Plot parameter uncertainty

Or if you want to check the posterior parameter distribution:

def find_min_max(spot_setup):
    randompar=spot_setup.parameters()['random']        
    for i in range(1000):
        randompar=np.column_stack((randompar,spot_setup.parameters()['random']))
    return np.amin(randompar,axis=1),np.amax(randompar,axis=1)

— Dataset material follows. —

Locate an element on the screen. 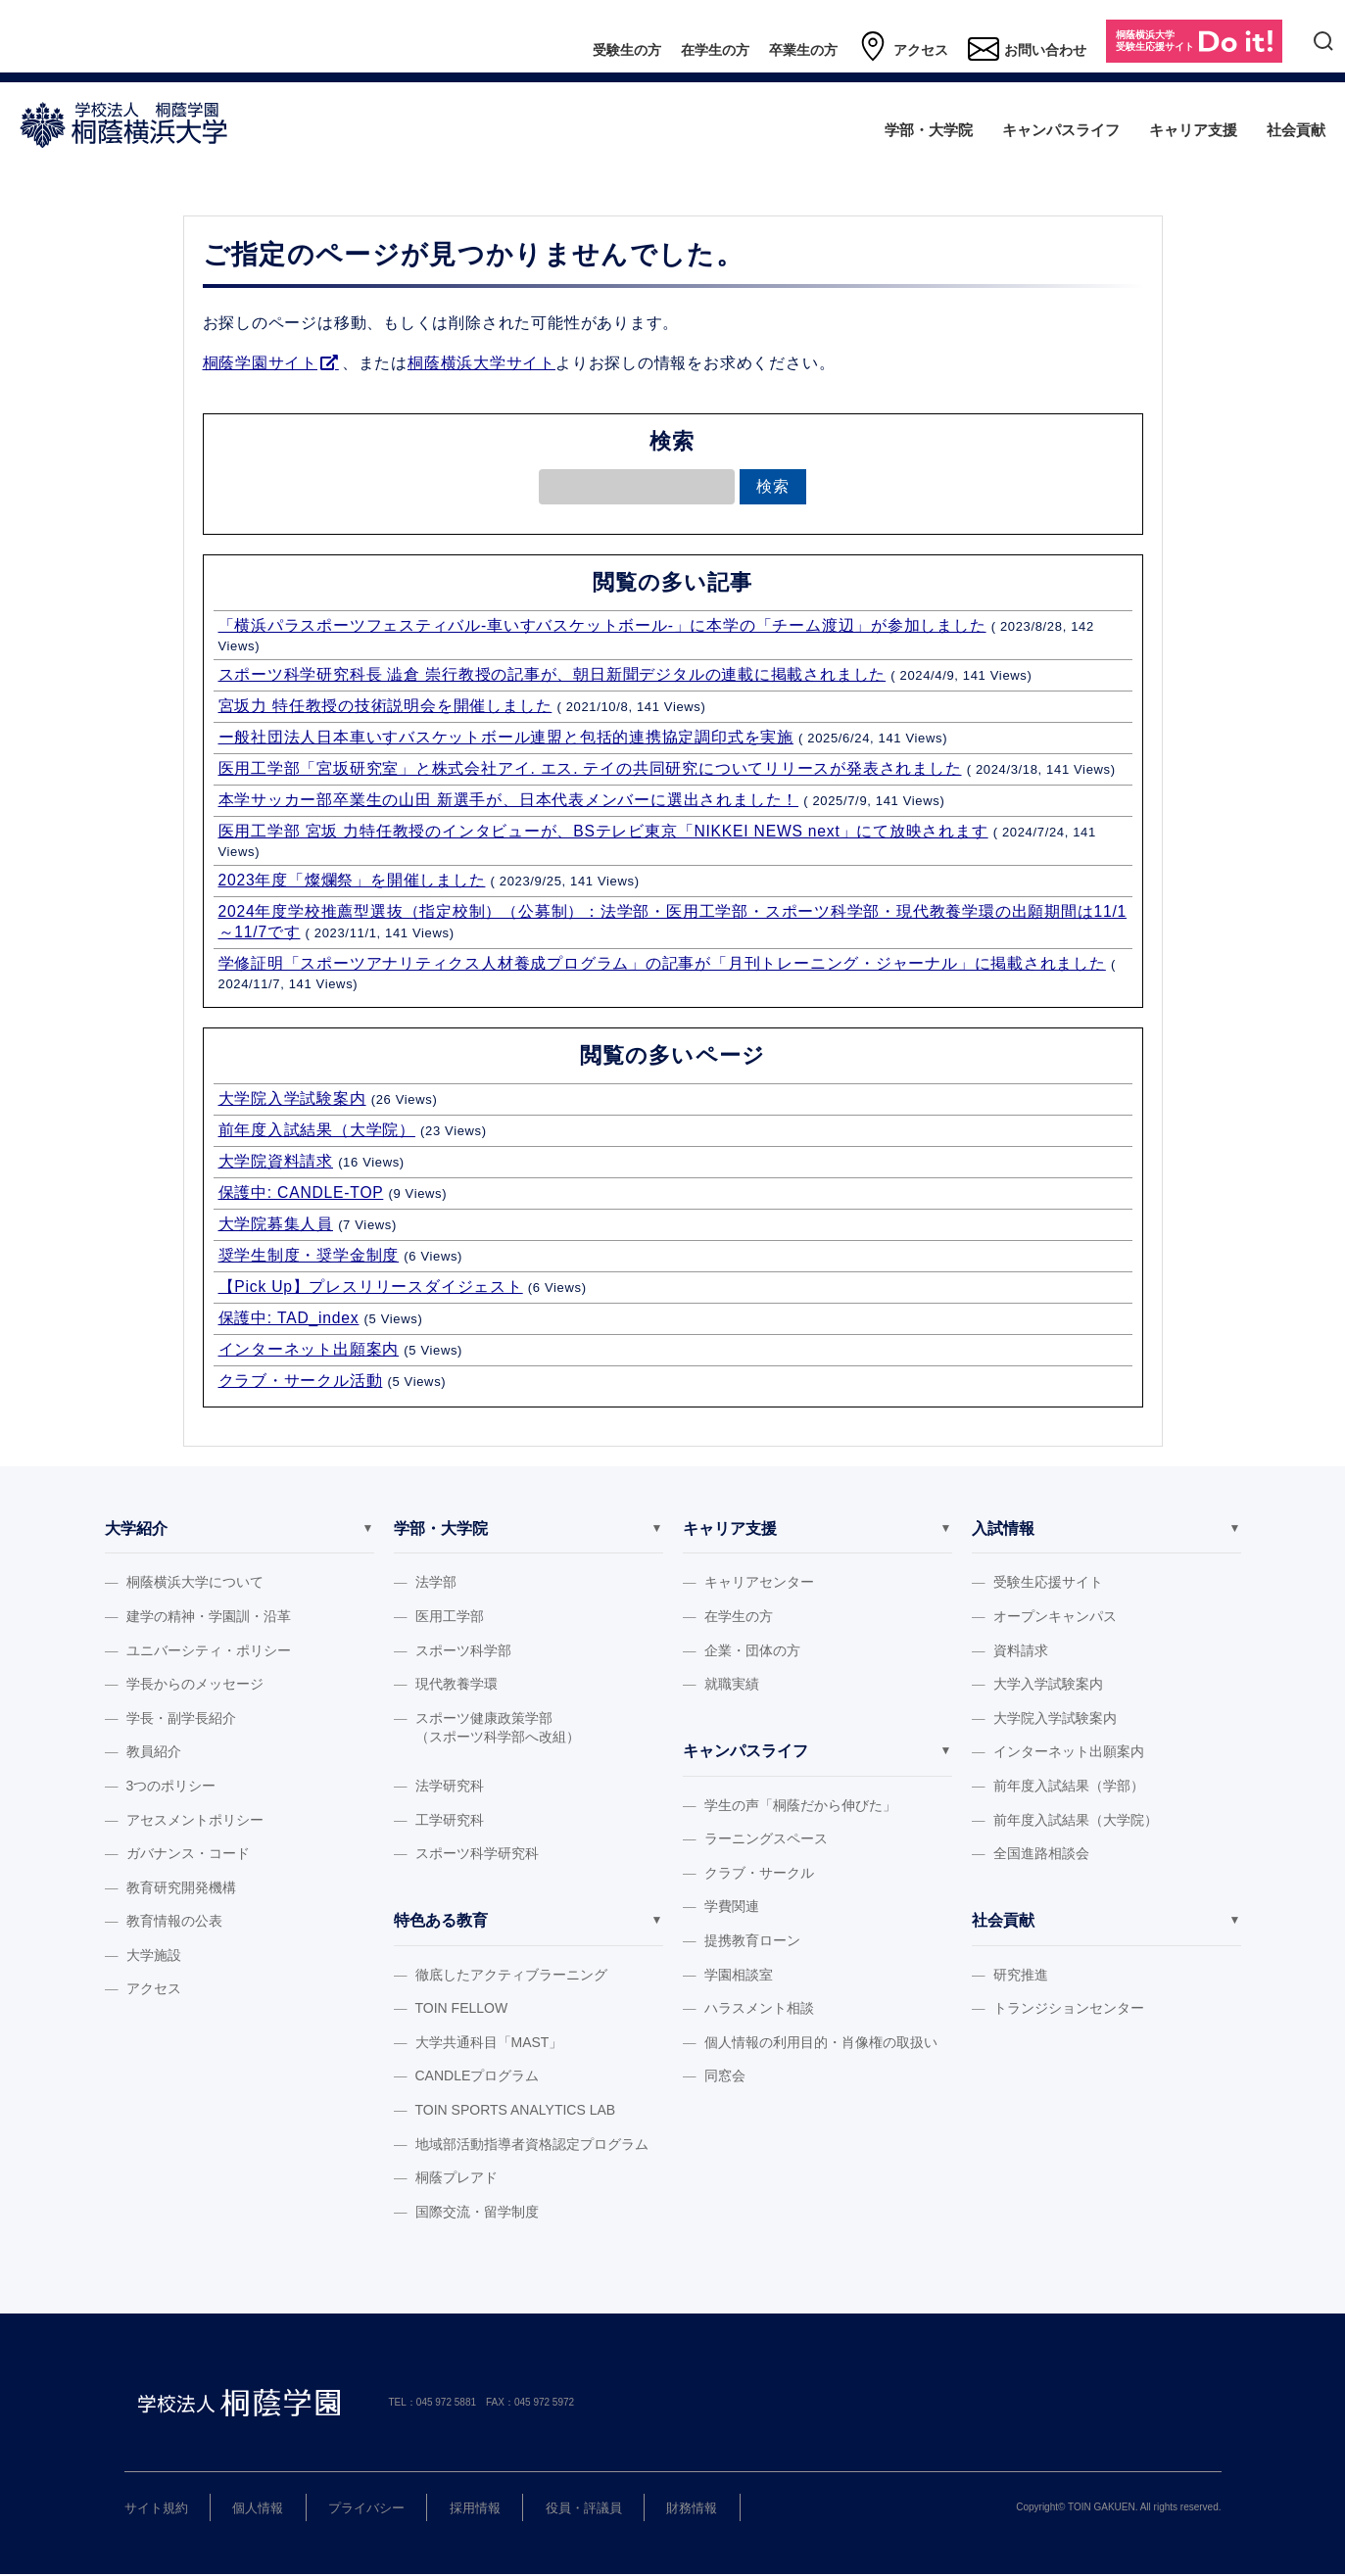 The image size is (1345, 2576). 資料請求 is located at coordinates (1020, 1650).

min_vs,max_vs = find_min_max(spot_setup)

fig= plt.figure(figsize=(16,16))
plt.subplot(5,2,1)
x = results['par'+spot_setup.parameters()['name'][0]]
for i in range(int(max(results['chain']))):
    index=np.where(results['chain']==i)
    plt.plot(x[index],'.')
plt.ylabel('x1')
plt.ylim(min_vs[0],max_vs[0])


plt.subplot(5,2,2)
x = results['par'+spot_setup.parameters()['name'][0]][int(len(results)*0.5):]
normed_value = 1
hist, bins = np.histogram(x, bins=20, density=True)
widths = np.diff(bins)
hist *= normed_value
plt.bar(bins[:-1], hist, widths)
plt.ylabel('x1')
plt.xlim(min_vs[0],max_vs[0])



plt.subplot(5,2,3)
x = results['par'+spot_setup.parameters()['name'][1]]
for i in range(int(max(results['chain']))):
    index=np.where(results['chain']==i)
    plt.plot(x[index],'.')
plt.ylabel('x2')
plt.ylim(min_vs[1],max_vs[1])

plt.subplot(5,2,4)
x = results['par'+spot_setup.parameters()['name'][1]][int(len(results)*0.5):]
normed_value = 1
hist, bins = np.histogram(x, bins=20, density=True)
widths = np.diff(bins)
hist *= normed_value
plt.bar(bins[:-1], hist, widths)
plt.ylabel('x2')
plt.xlim(min_vs[1],max_vs[1])



plt.subplot(5,2,5)
x = results['par'+spot_setup.parameters()['name'][2]]
for i in range(int(max(results['chain']))):
    index=np.where(results['chain']==i)
    plt.plot(x[index],'.')
plt.ylabel('x3')
plt.ylim(min_vs[2],max_vs[2])


plt.subplot(5,2,6)
x = results['par'+spot_setup.parameters()['name'][2]][int(len(results)*0.5):]
normed_value = 1
hist, bins = np.histogram(x, bins=20, density=True)
widths = np.diff(bins)
hist *= normed_value
plt.bar(bins[:-1], hist, widths)
plt.ylabel('x3')
plt.xlim(min_vs[2],max_vs[2])


plt.subplot(5,2,7)
x = results['par'+spot_setup.parameters()['name'][3]]
for i in range(int(max(results['chain']))):
    index=np.where(results['chain']==i)
    plt.plot(x[index],'.')
plt.ylabel('x4')
plt.ylim(min_vs[3],max_vs[3])


plt.subplot(5,2,8)
x = results['par'+spot_setup.parameters()['name'][3]][int(len(results)*0.5):]
normed_value = 1
hist, bins = np.histogram(x, bins=20, density=True)
widths = np.diff(bins)
hist *= normed_value
plt.bar(bins[:-1], hist, widths)
plt.ylabel('x4')
plt.xlim(min_vs[3],max_vs[3])


plt.subplot(5,2,9)
x = results['par'+spot_setup.parameters()['name'][4]]
for i in range(int(max(results['chain']))):
    index=np.where(results['chain']==i)
    plt.plot(x[index],'.')
plt.ylabel('x5')
plt.ylim(min_vs[4],max_vs[4])
plt.xlabel('Iterations')

plt.subplot(5,2,10)
x = results['par'+spot_setup.parameters()['name'][4]][int(len(results)*0.5):]
normed_value = 1
hist, bins = np.histogram(x, bins=20, density=True)
widths = np.diff(bins)
hist *= normed_value
plt.bar(bins[:-1], hist, widths)
plt.ylabel('x5')
plt.xlabel('Parameter range')
plt.xlim(min_vs[4],max_vs[4])
fig.savefig('python_parameters.png',dpi=300)

Parameter distribution

Figure 3: Posterior parameter distribution of HYMOD.